On Ellen’s list of one hundred possibilities for the day, baking with her daughter and granddaughters had its own special
place at the very bottom. Still, she wondered if it was safe to leave Simone alone, and did her resolve to be the new and
improved Ellen require that she make cupcakes?
“Where’s Merell? Will she be here?”
“Of course. School doesn’t start until next week.”
“Let her help you, Simone. Don’t try to do too much.”
“I’m fine, Mom. Really. You don’t have to hang around. You have plans?” She cocked an eyebrow. “Coffee date?”
Ellen felt her cheeks flush. Matter-of-factly, she said, “I’m having breakfast at the Hob Nob. Alone. After that, I have some
appointments.”
She would order poached eggs and bacon and read the real estate listings while she ate. Since early that morning her mind
had been occupied with plans.
Though Ellen had been half out of her mind for several months after BJ died, she was not so far gone that she let any of her
licenses lapse. She had sold the Vadis Group and the new owners had kept the name to capitalize on the reputation of the firm.
They would hire her back but she didn’t want to work for anyone.
She liked the highbrow ring of
Ellen Vadis Properties.
* * *
In the kitchen Valli announced, “The milk’s got chunks.”
“I’ll take care of it,” Simone said. “Merell, go around the house and check the windows, make sure they’re closed.”
The air conditioner whirred noisily as it struggled to cool the big house.
Merell said, “Daddy says it’s broken.” She pointed to a printed sheet of numbers tacked to the wall next to the phone. “You
can call the repairman.”
“Just close the windows like I told you to. We’ll keep the cool air inside.”
In the pantry there was a big box of powdered milk she would mix with cold water and whirl in the blender. If she rinsed out
the carton of sour milk and poured in the reconstituted, the twins wouldn’t know the difference, and Merell could do without
if she didn’t like it.
The pantry smelled of onions and old apples, of a life far away from the one she was living.

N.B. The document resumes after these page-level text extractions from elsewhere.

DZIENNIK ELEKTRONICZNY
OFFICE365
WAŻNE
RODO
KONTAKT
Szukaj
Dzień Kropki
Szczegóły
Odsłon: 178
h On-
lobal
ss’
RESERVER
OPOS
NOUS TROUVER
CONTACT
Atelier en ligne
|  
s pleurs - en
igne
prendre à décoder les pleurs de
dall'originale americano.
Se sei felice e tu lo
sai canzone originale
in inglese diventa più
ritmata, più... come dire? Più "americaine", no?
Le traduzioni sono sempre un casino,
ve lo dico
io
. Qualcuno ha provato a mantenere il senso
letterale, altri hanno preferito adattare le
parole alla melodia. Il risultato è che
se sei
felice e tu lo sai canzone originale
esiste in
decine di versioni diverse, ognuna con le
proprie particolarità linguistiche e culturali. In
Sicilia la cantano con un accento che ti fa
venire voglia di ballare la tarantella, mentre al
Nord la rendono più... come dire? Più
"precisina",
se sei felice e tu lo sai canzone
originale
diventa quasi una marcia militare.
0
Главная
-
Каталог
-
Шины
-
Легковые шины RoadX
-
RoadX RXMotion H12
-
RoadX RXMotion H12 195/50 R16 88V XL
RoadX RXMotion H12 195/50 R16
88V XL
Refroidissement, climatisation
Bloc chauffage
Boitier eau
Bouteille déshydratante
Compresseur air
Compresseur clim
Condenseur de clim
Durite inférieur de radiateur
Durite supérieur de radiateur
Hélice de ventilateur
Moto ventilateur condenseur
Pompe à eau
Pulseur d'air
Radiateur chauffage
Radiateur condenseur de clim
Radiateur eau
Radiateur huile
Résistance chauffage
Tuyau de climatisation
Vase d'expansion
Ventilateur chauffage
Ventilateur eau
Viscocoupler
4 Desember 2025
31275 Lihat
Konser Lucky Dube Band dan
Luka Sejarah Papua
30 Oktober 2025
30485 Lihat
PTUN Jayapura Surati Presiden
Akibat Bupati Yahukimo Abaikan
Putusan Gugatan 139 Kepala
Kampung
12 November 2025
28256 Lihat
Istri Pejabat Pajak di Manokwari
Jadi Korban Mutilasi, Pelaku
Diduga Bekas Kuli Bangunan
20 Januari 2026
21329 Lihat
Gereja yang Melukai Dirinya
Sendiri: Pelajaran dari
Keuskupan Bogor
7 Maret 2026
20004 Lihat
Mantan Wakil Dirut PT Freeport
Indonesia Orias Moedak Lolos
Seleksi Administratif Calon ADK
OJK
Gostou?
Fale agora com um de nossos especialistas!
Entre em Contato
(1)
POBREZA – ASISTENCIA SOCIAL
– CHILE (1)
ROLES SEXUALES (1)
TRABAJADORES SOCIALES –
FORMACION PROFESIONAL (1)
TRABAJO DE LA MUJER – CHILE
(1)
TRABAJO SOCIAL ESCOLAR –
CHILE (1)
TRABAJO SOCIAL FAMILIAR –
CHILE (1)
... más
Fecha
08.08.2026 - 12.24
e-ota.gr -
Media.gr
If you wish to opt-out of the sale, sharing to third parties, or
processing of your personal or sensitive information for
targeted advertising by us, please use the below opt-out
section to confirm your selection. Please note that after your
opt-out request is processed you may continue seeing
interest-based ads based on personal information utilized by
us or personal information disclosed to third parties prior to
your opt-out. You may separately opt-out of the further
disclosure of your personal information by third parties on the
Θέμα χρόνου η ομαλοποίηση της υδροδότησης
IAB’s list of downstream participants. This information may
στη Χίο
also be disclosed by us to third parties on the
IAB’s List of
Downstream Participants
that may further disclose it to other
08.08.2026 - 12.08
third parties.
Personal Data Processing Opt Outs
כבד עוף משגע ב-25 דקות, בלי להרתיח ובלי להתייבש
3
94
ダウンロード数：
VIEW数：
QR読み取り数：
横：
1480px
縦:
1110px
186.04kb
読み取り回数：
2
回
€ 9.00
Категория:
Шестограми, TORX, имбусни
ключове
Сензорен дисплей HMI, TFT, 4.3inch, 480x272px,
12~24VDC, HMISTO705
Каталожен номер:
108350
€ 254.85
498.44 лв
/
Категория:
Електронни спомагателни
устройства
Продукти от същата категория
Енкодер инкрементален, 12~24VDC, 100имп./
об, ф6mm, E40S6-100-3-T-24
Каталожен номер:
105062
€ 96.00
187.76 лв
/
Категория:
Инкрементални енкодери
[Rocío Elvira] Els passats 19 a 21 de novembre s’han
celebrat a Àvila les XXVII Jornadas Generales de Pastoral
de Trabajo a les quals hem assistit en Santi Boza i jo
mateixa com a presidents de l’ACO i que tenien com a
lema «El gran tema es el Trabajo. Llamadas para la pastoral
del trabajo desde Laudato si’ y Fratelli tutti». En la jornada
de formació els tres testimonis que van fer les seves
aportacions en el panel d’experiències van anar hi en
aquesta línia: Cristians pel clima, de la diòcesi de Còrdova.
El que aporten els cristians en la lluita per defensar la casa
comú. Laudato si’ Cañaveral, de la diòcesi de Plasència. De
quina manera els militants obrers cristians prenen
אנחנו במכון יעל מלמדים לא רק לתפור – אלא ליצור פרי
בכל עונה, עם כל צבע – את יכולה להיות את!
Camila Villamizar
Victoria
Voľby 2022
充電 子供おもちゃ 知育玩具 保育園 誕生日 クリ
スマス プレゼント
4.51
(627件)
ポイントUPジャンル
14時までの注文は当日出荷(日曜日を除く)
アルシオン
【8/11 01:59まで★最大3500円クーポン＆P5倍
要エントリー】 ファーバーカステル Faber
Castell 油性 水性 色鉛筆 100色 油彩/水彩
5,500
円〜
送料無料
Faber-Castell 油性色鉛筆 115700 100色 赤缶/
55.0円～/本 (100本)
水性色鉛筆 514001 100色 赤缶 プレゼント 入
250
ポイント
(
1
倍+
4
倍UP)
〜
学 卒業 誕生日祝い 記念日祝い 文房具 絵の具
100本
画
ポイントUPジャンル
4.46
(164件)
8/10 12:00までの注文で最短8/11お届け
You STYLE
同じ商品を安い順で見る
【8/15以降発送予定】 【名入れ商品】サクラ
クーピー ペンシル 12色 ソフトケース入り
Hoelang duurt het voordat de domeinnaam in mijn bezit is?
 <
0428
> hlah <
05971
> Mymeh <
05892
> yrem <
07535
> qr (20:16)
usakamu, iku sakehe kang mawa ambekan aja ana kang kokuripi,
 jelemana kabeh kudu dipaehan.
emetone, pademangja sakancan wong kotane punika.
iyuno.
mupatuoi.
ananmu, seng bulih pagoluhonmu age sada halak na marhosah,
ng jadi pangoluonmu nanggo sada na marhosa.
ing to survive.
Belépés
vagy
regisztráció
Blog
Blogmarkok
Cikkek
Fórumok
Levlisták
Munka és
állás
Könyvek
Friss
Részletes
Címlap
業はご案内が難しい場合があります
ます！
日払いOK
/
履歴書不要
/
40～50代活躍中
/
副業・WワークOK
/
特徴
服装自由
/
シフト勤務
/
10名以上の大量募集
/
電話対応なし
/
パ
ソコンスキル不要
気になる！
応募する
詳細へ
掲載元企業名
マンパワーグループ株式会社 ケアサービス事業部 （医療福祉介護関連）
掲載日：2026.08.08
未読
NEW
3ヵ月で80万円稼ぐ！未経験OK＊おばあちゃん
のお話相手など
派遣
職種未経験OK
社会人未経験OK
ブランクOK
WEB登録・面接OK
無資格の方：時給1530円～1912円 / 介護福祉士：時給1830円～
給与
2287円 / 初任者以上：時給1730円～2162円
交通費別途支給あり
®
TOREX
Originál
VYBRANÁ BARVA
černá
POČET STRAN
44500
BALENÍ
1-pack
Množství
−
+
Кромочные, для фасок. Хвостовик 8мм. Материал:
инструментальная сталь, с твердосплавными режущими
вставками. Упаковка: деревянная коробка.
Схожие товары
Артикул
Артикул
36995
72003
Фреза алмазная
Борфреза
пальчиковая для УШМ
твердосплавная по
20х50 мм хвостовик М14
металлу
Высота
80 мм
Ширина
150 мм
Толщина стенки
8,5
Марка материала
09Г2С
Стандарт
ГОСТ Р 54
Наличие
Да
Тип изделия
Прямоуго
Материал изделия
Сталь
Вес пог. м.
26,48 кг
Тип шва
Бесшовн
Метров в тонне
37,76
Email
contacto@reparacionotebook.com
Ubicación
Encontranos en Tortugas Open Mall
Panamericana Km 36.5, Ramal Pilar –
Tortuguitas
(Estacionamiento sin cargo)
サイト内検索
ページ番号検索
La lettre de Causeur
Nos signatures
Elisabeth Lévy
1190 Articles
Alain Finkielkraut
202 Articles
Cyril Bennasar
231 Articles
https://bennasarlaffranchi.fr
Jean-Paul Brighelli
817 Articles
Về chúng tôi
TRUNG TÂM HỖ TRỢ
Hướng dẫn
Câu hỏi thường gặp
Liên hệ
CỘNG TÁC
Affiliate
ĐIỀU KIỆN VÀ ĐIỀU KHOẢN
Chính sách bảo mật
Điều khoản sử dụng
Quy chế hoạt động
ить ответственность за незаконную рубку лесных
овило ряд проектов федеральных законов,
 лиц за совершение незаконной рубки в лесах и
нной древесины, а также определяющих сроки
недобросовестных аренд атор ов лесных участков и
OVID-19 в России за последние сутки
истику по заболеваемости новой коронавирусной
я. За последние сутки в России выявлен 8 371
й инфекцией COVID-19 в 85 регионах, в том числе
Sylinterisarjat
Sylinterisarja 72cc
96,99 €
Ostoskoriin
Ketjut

Simone wished she could pull
the door shut and just sit in that place for a while, breathing in the comforting, rural smell; but she had a full day ahead
of her, and it was going to be a wonderful day. It had to be. What was the saying?
Today is the first day of the rest of your life.
For now she would pretend that everything Johnny had said last night was a nasty dream; and if his words came into her mind,
she drove them away by singing the alphabet song. The twins thought this was hilarious and joined in at the top of their lungs;
and then they all got silly, mixing up the letters on purpose, and Simone forgot what she didn’t want to remember.
She found the dry milk, and while she was about it she grabbed up the flour and sugar and chocolate she knew she’d need for
cupcakes.
In the kitchen she sang out, “Countdown to cupcakes! Ready-set-go in a few minutes.” She set the canisters of flour and sugar
on the counter.
“Mrs. Duran.” Celia, the housekeeper, stood between the kitchen and the family room with a dust rag in her
hand. Though she had been with the Durans since Merell was an only child, Simone had never warmed to her. “Upstairs already
it’s hot.”
“Well, I can’t help that. The air conditioner’s on as high as it’ll go. Complain to Mr. Duran if you’re unhappy. Did you check
Olivia?”
“Is not my job to babysit.”
“I know that, but it wouldn’t kill you to look at her.”
“She not crying.”
“Never mind then, just do your work.”
Simone stared at the directions on the side of the powdered milk box until they made sense, dug around in drawers and cupboards
for the measuring cups, and poured dry milk into one of them. There was probably an expiration date printed somewhere on the
box but she didn’t want to know it. Watching every move she made, the twins pressed against her until they made her skin itch
and she pushed them away. The reconstituted milk roared in the blender.